Apartment Simulation Room – Kitchen Rendering

The Administration for Children’s Services (ACS) unveiled its plan for its first-ever simulation training sites in Harlem and Jamaica for child welfare workers last week, according to the city agency.

The state-of-the-art training facility in Queens will open at 92-31 Union Hall St. in 2019, according to ACS in a Nov. 26 announcement. The site in Manhattan will also open the same year.

The purpose of the simulation is to help caseworkers better detect cases of abuse with flexible training for large numbers of its staff in intimate and practical ways, according to the ACS, which investigates 60,000 reports annually of neglect or abuse across New York City.

“Our Child Protective Specialists are the first responders for New York City’s children when they may be in danger, and they need the same state-of-the-art training experiences that other first responders have access to,” said ACS Commissioner David A. Hansell. “Our new simulation centers will give future child welfare workers a realistic sense of what it’s like to conduct home visits during investigations, interview parents and children, and testify in court.”

The training simulation at Union Hall Street will include mock apartments, a mock courtroom, a mock detention center and mock interview room using actors and retired city family court judges, according to CPS. Further exercises will align welfare workers with first responders like police officers and firefighters.

Training for frontline CPS workers has expanded from 41 days to five months either on the field and at the James Satterwhite Academy, and there are more than 2,000 welfare workers on the field that have been trained with upgraded technology including high-speed safe tablets and “Safe Measures” software, which can automatically identify and flag high-risk cases that need additional review by managerial staff, according to ACS.

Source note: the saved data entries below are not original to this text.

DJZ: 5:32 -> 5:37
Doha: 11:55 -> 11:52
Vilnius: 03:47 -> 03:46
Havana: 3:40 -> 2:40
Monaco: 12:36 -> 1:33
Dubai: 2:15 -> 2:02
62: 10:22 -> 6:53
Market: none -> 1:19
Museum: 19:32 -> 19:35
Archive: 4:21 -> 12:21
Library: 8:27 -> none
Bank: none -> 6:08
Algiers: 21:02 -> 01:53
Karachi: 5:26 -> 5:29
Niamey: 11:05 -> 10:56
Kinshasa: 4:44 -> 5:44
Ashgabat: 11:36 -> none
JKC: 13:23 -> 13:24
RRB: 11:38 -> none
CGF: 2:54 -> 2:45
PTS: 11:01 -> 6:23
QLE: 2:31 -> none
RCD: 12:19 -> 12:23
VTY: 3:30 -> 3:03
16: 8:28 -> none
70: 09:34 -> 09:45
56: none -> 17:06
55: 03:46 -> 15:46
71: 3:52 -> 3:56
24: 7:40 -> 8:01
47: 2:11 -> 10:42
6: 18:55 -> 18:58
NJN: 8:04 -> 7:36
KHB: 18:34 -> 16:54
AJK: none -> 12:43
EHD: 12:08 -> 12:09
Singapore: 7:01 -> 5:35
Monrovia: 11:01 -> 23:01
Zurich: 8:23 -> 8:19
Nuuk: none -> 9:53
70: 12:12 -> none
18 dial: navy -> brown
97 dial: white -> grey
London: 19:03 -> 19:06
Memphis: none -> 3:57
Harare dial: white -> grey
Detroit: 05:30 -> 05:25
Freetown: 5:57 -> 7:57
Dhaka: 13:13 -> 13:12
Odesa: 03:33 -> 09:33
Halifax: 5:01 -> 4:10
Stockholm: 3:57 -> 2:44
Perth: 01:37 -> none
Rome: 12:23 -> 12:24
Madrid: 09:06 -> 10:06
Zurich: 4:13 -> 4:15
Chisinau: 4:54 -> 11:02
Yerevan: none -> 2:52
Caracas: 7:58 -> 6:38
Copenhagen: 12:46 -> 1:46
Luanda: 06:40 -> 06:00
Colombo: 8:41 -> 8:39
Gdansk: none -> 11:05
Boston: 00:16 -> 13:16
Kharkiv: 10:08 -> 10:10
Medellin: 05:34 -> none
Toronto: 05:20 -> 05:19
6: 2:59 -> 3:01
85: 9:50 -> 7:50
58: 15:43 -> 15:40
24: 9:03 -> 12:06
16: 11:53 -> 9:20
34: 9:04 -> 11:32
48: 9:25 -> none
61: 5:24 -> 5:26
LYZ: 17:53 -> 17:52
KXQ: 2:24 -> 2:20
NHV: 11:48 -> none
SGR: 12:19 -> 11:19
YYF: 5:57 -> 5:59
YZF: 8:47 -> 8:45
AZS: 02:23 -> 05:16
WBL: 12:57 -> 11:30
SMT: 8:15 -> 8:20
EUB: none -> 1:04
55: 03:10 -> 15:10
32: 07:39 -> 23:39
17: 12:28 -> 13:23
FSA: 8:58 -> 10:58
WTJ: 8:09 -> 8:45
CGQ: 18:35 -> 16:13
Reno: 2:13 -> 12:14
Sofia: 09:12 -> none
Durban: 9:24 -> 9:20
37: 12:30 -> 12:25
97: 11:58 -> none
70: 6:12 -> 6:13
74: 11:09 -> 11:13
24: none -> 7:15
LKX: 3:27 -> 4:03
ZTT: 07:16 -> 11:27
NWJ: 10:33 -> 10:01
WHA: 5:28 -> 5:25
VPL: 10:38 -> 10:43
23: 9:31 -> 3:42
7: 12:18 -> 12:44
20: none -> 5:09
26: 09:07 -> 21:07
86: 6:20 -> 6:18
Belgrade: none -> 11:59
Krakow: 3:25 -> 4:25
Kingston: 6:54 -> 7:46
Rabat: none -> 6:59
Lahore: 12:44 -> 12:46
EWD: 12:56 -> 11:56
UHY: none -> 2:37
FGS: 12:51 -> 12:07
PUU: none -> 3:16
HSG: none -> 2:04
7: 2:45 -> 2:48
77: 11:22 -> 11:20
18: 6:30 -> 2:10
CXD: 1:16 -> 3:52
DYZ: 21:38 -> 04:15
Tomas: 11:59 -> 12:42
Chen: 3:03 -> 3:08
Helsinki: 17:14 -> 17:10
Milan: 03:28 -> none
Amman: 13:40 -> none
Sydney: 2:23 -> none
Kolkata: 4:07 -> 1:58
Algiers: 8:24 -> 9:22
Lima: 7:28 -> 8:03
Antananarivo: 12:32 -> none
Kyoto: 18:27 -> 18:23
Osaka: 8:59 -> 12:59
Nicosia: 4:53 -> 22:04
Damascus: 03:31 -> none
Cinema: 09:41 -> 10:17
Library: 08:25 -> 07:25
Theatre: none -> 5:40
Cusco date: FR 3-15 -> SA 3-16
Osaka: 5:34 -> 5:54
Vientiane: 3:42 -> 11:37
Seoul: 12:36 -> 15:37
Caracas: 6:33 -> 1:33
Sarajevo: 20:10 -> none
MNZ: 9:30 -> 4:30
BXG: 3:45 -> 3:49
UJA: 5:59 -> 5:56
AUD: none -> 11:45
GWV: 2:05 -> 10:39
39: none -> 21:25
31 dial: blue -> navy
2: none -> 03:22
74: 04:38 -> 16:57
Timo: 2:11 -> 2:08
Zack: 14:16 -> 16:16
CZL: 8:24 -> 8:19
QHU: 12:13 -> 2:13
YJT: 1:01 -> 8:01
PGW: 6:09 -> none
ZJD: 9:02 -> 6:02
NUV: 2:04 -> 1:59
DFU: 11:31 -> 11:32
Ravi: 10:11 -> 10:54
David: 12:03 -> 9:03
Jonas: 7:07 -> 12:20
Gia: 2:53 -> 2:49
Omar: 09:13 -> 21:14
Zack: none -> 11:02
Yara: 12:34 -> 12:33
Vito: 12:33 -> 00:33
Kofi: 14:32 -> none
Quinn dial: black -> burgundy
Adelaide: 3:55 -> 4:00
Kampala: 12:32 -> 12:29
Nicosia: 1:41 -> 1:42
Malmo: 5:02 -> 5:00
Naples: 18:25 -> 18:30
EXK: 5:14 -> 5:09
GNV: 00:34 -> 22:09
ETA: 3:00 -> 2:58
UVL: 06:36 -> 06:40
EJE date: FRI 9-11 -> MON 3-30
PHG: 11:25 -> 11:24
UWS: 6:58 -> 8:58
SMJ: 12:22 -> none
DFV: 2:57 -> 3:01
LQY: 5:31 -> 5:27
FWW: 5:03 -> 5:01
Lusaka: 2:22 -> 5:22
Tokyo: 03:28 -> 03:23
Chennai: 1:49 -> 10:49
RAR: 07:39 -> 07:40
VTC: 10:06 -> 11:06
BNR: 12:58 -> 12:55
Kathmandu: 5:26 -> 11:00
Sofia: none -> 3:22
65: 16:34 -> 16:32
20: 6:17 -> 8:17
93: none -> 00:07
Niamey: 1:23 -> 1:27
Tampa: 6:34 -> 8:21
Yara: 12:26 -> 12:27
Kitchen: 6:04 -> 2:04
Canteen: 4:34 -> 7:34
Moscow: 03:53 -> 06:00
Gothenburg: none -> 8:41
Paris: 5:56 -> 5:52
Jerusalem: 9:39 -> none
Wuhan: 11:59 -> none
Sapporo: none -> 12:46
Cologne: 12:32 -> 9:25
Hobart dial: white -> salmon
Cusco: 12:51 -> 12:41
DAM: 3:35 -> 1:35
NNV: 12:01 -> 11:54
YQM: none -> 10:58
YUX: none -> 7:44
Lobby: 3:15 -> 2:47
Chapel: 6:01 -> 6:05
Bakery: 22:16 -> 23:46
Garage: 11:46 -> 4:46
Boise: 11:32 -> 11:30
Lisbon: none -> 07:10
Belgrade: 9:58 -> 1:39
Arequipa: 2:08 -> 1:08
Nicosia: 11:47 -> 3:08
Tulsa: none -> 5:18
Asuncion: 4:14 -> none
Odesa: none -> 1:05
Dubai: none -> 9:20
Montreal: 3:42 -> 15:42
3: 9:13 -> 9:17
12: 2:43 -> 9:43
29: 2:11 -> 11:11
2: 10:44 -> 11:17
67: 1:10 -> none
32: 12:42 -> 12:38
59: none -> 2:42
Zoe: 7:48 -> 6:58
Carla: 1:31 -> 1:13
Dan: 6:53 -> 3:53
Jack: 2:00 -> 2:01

“An in-depth analysis was conducted to determine location based on accessibility and proximity to transportation,” said an ACS spokeswoman. “There is a large borough office in Union Hall and the Satterwhite Academy is already there, so this was an opportunity to expand.”

The James Satterwhite Academy is where CPS workers get some of their training and going forward they will receive two months of training at Union Hall and three months of training on the field, according to ACS.

The ACS will add simulation training for its case workers at Union Hall.
The ACS will add simulation training for its caseworkers at Union Hall.

 

Since last year newly hired CPS workers have participated in training at the NYPD Police Academy to help strengthen investigative skills, according to the agency.

The Union Hall and Harlem site, which will be on 125th Street in Manhattan, will accommodate training of over 11,000 staff members combined, both training centers will hold simulations simultaneously and will be able to train up to 250 people at one time, according to the agency.

The sets for the simulation will be mobile to meet different needs and will be used by child protective specialists, juvenile justice youth development specialists, foster care case planners, prevention staff and their supervisors, according to ACS.

ACS has also re-launched its quality improvement process, created a new Quality Assurance Unit for high-risk families, hired more than 600 new specialists, and have included ZipCars “local motion technology” so that specialists can respond even faster to reports of neglect under Hansell’s sweeping reforms. New improvements also include a Heightened Oversight Protocol on reports involving physical or sexual abuse of children under three, and increased collaboration with the Department of Education, the Department of Homeless Services and other city agencies.

“Robust and realistic training is critical for ensuring that children across New York City are safe, which is why we’ve expanded training over the last year and why we’re building these new sites,” said Hansell.